In poetry, there are two types of caesural breaks: feminine and masculine. The feminine caesura is a pause that occurs after a short, or non-stressed, syllable in a line of verse. The masculine caesural pause is characterized by a break that occurs after a long, or stressed, syllable. In prosody, or the studying of verse, a caesura breaks a metrical foot, or a group of stressed or unstressed syllables used as a unit of poetic meter, into two uneven parts.
In scansion, or the analysis of meter and stress in poetry through symbols, two vertical, parallel lines, called double pipes, identify a caesural pause.
Here is an example of caesural breaks as seen in William Butler Yeats’s poem “The Lake Isle of Innisfree.” The vertical, parallel lines are scansion tools and are not a part of the author’s original poem.

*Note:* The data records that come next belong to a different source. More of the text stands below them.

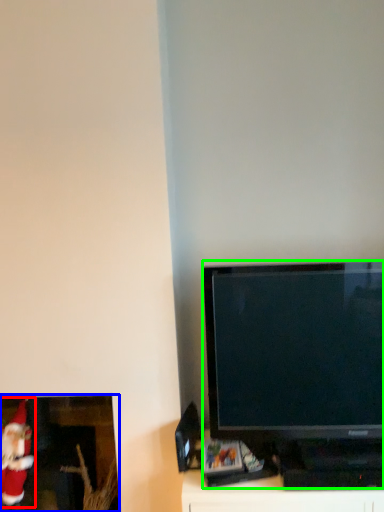 Question: Which is nearer to the santa claus (highlighted by a red box)? picture frame (highlighted by a blue box) or television (highlighted by a green box).

Choices:
 (A) picture frame
 (B) television

Answer: (A) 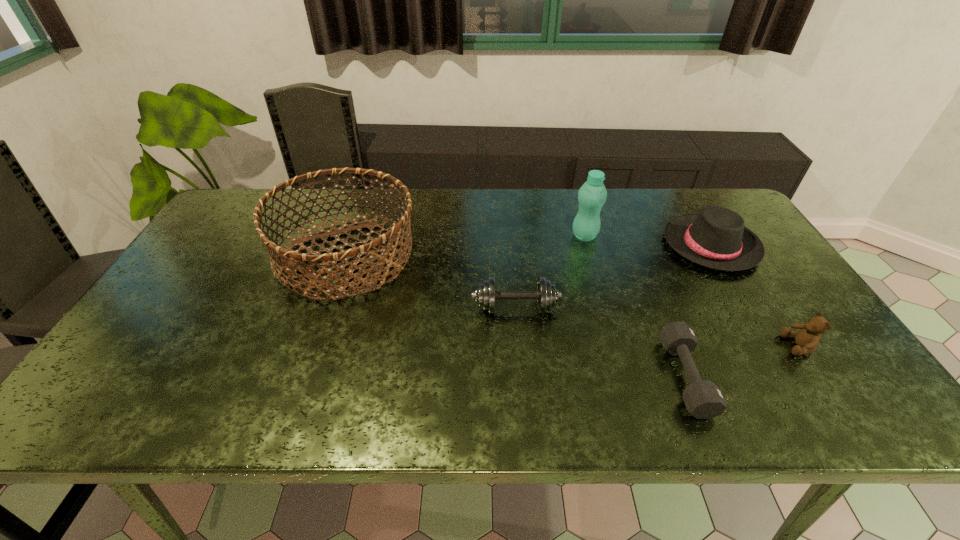 Locate an element on the screen. vacant space situated on the left of the bottle is located at coordinates (539, 236).

Locate an element on the screen. The height and width of the screenshot is (540, 960). free space located on the back of the leftmost object is located at coordinates (366, 200).

I want to click on vacant space located on the front of the dress hat, so click(x=770, y=342).

You are a GUI agent. You are given a task and a screenshot of the screen. Output one action in this format:
    pyautogui.click(x=<x>, y=<y>)
    Task: Click on the vacant space positioned 0.080m on the front-facing side of the teddy bear
    
    Given the screenshot: What is the action you would take?
    pyautogui.click(x=751, y=346)

This screenshot has height=540, width=960. In order to click on vacant space located 0.130m on the front-facing side of the teddy bear in this screenshot , I will do `click(730, 346)`.

Where is `vacant area situated 0.350m on the front-facing side of the teddy bear`? The width and height of the screenshot is (960, 540). vacant area situated 0.350m on the front-facing side of the teddy bear is located at coordinates (636, 346).

Locate an element on the screen. This screenshot has height=540, width=960. vacant area situated on the front of the left dumbbell is located at coordinates (520, 368).

At what (x,y) coordinates should I click in order to perform the action: click on vacant area located on the right of the shortest object. Please return your answer as a coordinate pair (x, y). This screenshot has height=540, width=960. Looking at the image, I should click on [x=773, y=377].

The image size is (960, 540). Find the location of `bottle at the far edge`. bottle at the far edge is located at coordinates (592, 195).

At what (x,y) coordinates should I click in order to perform the action: click on basket that is positioned at the far edge. Please return your answer as a coordinate pair (x, y). The width and height of the screenshot is (960, 540). Looking at the image, I should click on (288, 256).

I will arise and go now, || for always night and day
I hear lake water lapping || with low sounds by the shore…
The caesura in the first line coincides with the author’s punctuated pause. However, the natural caesural pause in the second line breaks the foot into separate audible parts with no punctuation at all.
In music, a symbol of five horizontal, parallel lines with a double diagonal mark through the top lines denotes a pause or complete silence in the melody.